You may say that banks charge usury. Exactly, banks are known be greedy, merciless and unforgiving towards those who owe them money, and harsh. They embody the ways of the world. Indeed, Jesus said in the Parable of the Minas:

 And another came, saying, Lord, behold, here is thy pound, which I have kept laid up in a napkin:
For I feared thee, because thou art an austere man: thou takest up that thou layedst not down, and reapest that thou didst not sow.
And he saith unto him, Out of thine own mouth will I judge thee, thou wicked servant. Thou knewest that I was an austere man, taking up that I laid not down, and reaping that I did not sow:
Wherefore then gavest not thou my money into the bank, that at my coming I might have required mine own with usury? (Luke 19:20-23)

This is not Jesus implying that usury is righteous or justified in saying that a wicked servant was wicked because he did not charge usury. This is especially so, given that it is to be noted that the two good servants are not indicated to have charged usury. No, rather, the master was judging the wicked servant by his own mouth, saying that if he thinks that the master was a hard or austere man, he should have done in accordance to what a hard man does which is to lend by charging usury. In other words, charging usury is what a hard man does. 'Austere' in Luke 19:21 has been described by Barnes' Notes on the Bible to mean:

An austere man - Hard, severe, oppressive. The word is commonly applied to unripe fruit, and means "sour," unpleasant; harsh. In this case it means that the man was taking every advantage, and, while "he" lived in idleness, was making his living out of the toils of others.

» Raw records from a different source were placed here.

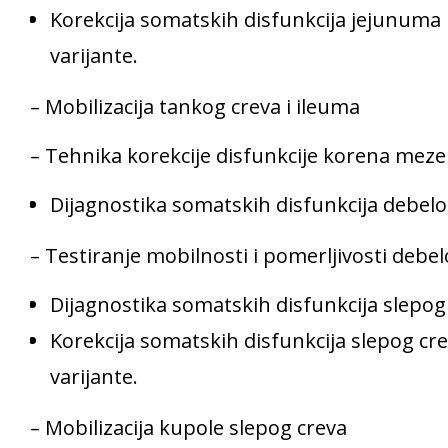
Korekcija somatskih disfunkcija jejunuma i 
varijante.
– Mobilizacija tankog creva i ileuma
– Tehnika korekcije disfunkcije korena meze
Dijagnostika somatskih disfunkcija debelog
– Testiranje mobilnosti i pomerljivosti debe
Dijagnostika somatskih disfunkcija slepog 
Korekcija somatskih disfunkcija slepog crev
varijante.
– Mobilizacija kupole slepog creva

Gill's Exposition of the Entire Bible explains it this way:

because thou art an austere man; cruel and uncompassionate to his servants, and hard to be pleased; than which nothing is more false, since it is evident, that Christ is compassionate both to the bodies and souls of men; is a merciful high priest, and is one that has compassion on the ignorant, and them that are out of the way, and cannot but be touched with the feeling of his people's infirmities; and is mild and gentle in his whole deportment, and in all his administrations: 

thou takest up that thou layest not down, and reapest that thou didst not sow; suggesting, that he was covetous of that which did not belong to him, and withheld what was due to his servants, and rigorously exacted service that could not be performed; a most iniquitous charge, since none so liberal as he, giving gifts, grace and glory, freely; imposing no grievous commands on men; his yoke being easy, and his burden light; never sending a man to a warfare at his own charge; but always giving grace and strength proportionable to the service he calls to, and rewarding his servants in a most bountiful manner, infinitely beyond their deserts.
To say that whether usury is right depends on whether the borrower and lender 'agree' is like saying that whether two people fornicate or commit adultery depends on whether they 'consent'. That is exactly what the problem with the argument that the legitimacy of usury is dependent on the borrower and lender. Usury itself is a sin, because it violates the Law of Love, as the Lord Jesus Christ proclaims:

Jesus said unto him, Thou shalt love the Lord thy God with all thy heart, and with all thy soul, and with all thy mind. 
This is the first and great commandment.
And the second is like unto it, Thou shalt love thy neighbour as thyself.
On these two commandments hang all the law and the prophets.